The attorneys general from 14 states send a letter to President Biden urging him to reconsider his decision to revoke a permit for the construction of the Keystone XL pipeline and say they are “reviewing available legal options.” The letter was organized by Montana Attorney General Austin Knudsen, who said revoking the pipeline construction “will increase heating and fuel costs for families and businesses across the country and disrupt other industries including agriculture, transportation, manufacturing, and even the affordability of consumer goods.”
President Biden rescinds the pro-life Mexico City Policy, which ensures that foreign aid would not go to organizations that perform or refer for abortions. The Reagan administration first announced the policy at a U.N. conference on population and development in Mexico City in 1984. Every Republican president has enforced the pro-life policy and every Democratic president has removed it within their first days in office.

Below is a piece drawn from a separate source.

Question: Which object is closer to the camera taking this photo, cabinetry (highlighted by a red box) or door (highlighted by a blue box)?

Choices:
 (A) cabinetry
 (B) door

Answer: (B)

The Biden administration is set to ban new leases for oil and gas drilling on federal lands and waters for one year. The American Petroleum Institute projects 1 million job losses could occur by 2022. At this point the oil and gas industry provides 10.3 million jobs in the United States, with workers making an average salary of $101,181.

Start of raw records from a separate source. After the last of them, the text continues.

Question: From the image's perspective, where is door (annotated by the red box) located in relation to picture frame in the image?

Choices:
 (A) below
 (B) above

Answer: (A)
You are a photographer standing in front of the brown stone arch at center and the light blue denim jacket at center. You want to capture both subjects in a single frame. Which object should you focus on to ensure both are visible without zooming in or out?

The Biden administration rescinds the “zero tolerance” policy from the Trump era that resulted in family separations at the border. The Trump administration had called for law enforcement to refer all adults for prosecution who illegally crossed the border, even those with children. A spokesman for the Biden Justice Department says such a policy is “inconsistent with the department’s longstanding principle that we exercise judgment and make individualized assessments in criminal cases.”
President Biden revokes the Trump administration’s ban on gender transitioning in the military, allowing troops to serve on the basis of their gender identity. Trump announced his ban in 2017, and the Supreme Court upheld it in 2019. The RAND Corporation estimated in 2016 that there are about 2,450 transgender active military personnel out of approximately 1.3 million members.
President Joe Biden issues a statement celebrating the 48th anniversary of Roe v. Wade, the Supreme Court decision legalizing abortion. Biden says he is “committed to codifying” the decision into federal law and that he will be “appointing judges that respect foundational precedents like Roe.” Pro-life organizations quickly rebuke Biden. The previous day, Biden’s spokeswoman called him a “devout” Catholic.
People who sponsored one of the 200,000 American flags at Biden’s inauguration were also sending a donation to Planned Parenthood, whether they realized it or not. “Unless donors pay careful attention and alter the default settings of the donation platform, the amount they give will automatically be split evenly among nearly 100 Democratic and progressive political-action groups, including one notable name: the Planned Parenthood Federation of America,” Alexandra DeSanctis reports.
President-elect Joe Biden selects Dr. Rachel Levine to serve as assistant secretary of health. Levine was born male but “transitioned” in 2011 and now claims to be female. Levine served as health secretary in Pennsylvania, where he is embroiled in an ongoing scandal involving the deaths of many elderly citizens due, critics say, to his handling of COVID-related policy.